Find every line below where the string "Easter" shows up, and copy those lines.

══ AVAILABLE DATA

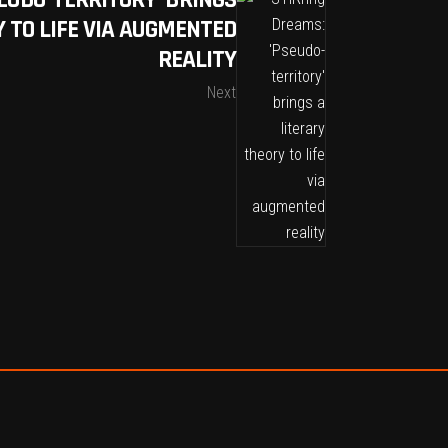
EUDO-TERRITORY’ BRINGS
 TO LIFE VIA AUGMENTED
REALITY
Next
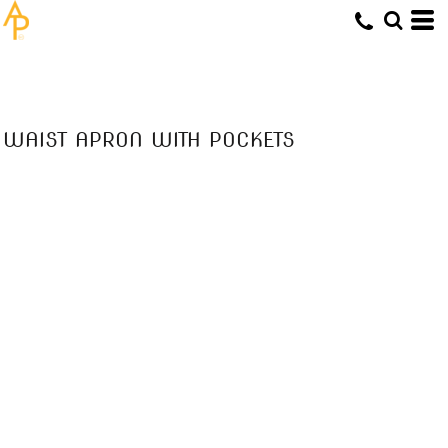
WAIST APRON WITH POCKETS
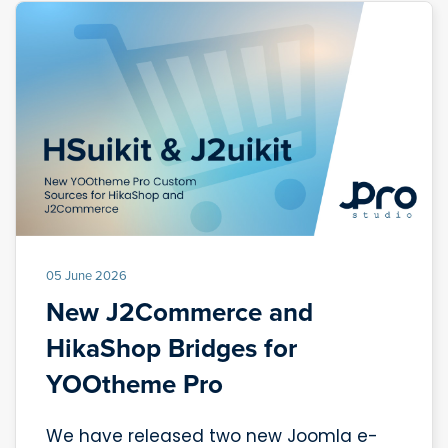
05 June 2026
New J2Commerce and
HikaShop Bridges for
YOOtheme Pro
We have released two new Joomla e-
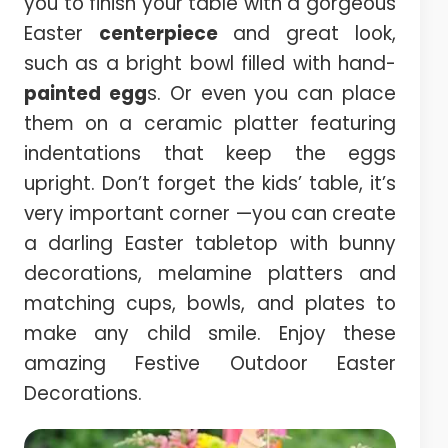
you to finish your table with a gorgeous
Easter
centerpiece
and great look,
such as a bright bowl filled with hand-
painted egg
s. Or even you can place
them on a ceramic platter featuring
indentations that keep the eggs
upright. Don’t forget the kids’ table, it’s
very important corner —you can create
a darling Easter tabletop with bunny
decorations, melamine platters and
matching cups, bowls, and plates to
make any child smile. Enjoy these
amazing Festive Outdoor Easter
Decorations.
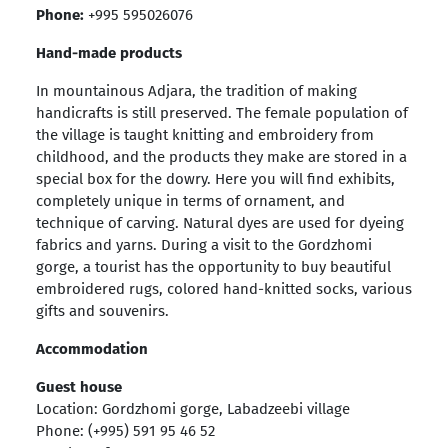
Phone:
+995 595026076
Hand-made products
In mountainous Adjara, the tradition of making
handicrafts is still preserved. The female population of
the village is taught knitting and embroidery from
childhood, and the products they make are stored in a
special box for the dowry. Here you will find exhibits,
completely unique in terms of ornament, and
technique of carving. Natural dyes are used for dyeing
fabrics and yarns. During a visit to the Gordzhomi
gorge, a tourist has the opportunity to buy beautiful
embroidered rugs, colored hand-knitted socks, various
gifts and souvenirs.
Accommodation
Guest house
Location: Gordzhomi gorge, Labadzeebi village
Phone: (+995) 591 95 46 52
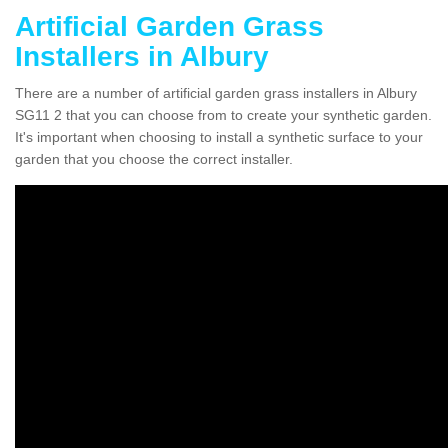
Artificial Garden Grass
Installers in Albury
There are a number of artificial garden grass installers in Albury
SG11 2 that you can choose from to create your synthetic garden.
It's important when choosing to install a synthetic surface to your
garden that you choose the correct installer.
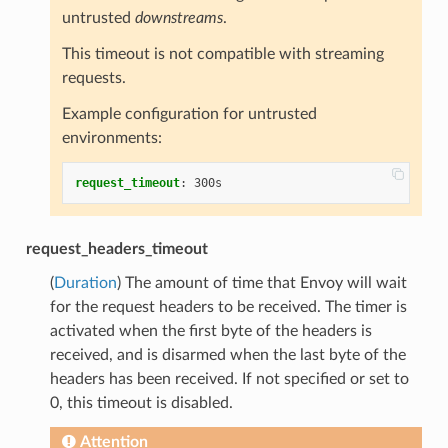
untrusted
downstreams
.
This timeout is not compatible with streaming
requests.
Example configuration for untrusted
environments:
request_timeout
:
300s
request_headers_timeout
(
Duration
) The amount of time that Envoy will wait
for the request headers to be received. The timer is
activated when the first byte of the headers is
received, and is disarmed when the last byte of the
headers has been received. If not specified or set to
0, this timeout is disabled.
Attention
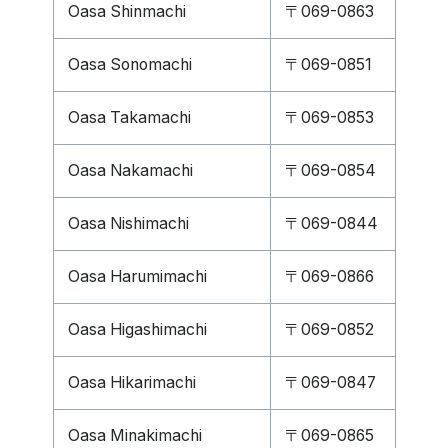
Oasa Shinmachi
〒069-0863
Oasa Sonomachi
〒069-0851
Oasa Takamachi
〒069-0853
Oasa Nakamachi
〒069-0854
Oasa Nishimachi
〒069-0844
Oasa Harumimachi
〒069-0866
Oasa Higashimachi
〒069-0852
Oasa Hikarimachi
〒069-0847
Oasa Minakimachi
〒069-0865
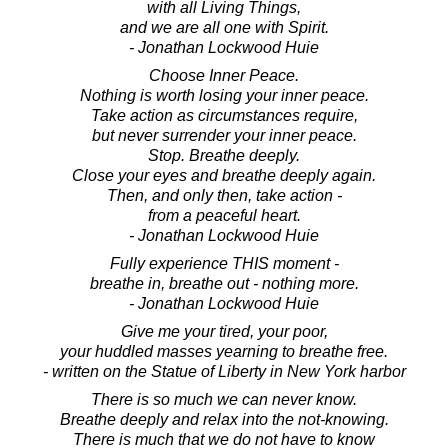
with all Living Things,
and we are all one with Spirit.
- Jonathan Lockwood Huie
Choose Inner Peace.
Nothing is worth losing your inner peace.
Take action as circumstances require,
but never surrender your inner peace.
Stop. Breathe deeply.
Close your eyes and breathe deeply again.
Then, and only then, take action -
from a peaceful heart.
- Jonathan Lockwood Huie
Fully experience THIS moment -
breathe in, breathe out - nothing more.
- Jonathan Lockwood Huie
Give me your tired, your poor,
your huddled masses yearning to breathe free.
- written on the Statue of Liberty in New York harbor
There is so much we can never know.
Breathe deeply and relax into the not-knowing.
There is much that we do not have to know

════

▶ _FINAL ANSWER_
Easter
a darling Easter tabletop with bunny
amazing Festive Outdoor Easter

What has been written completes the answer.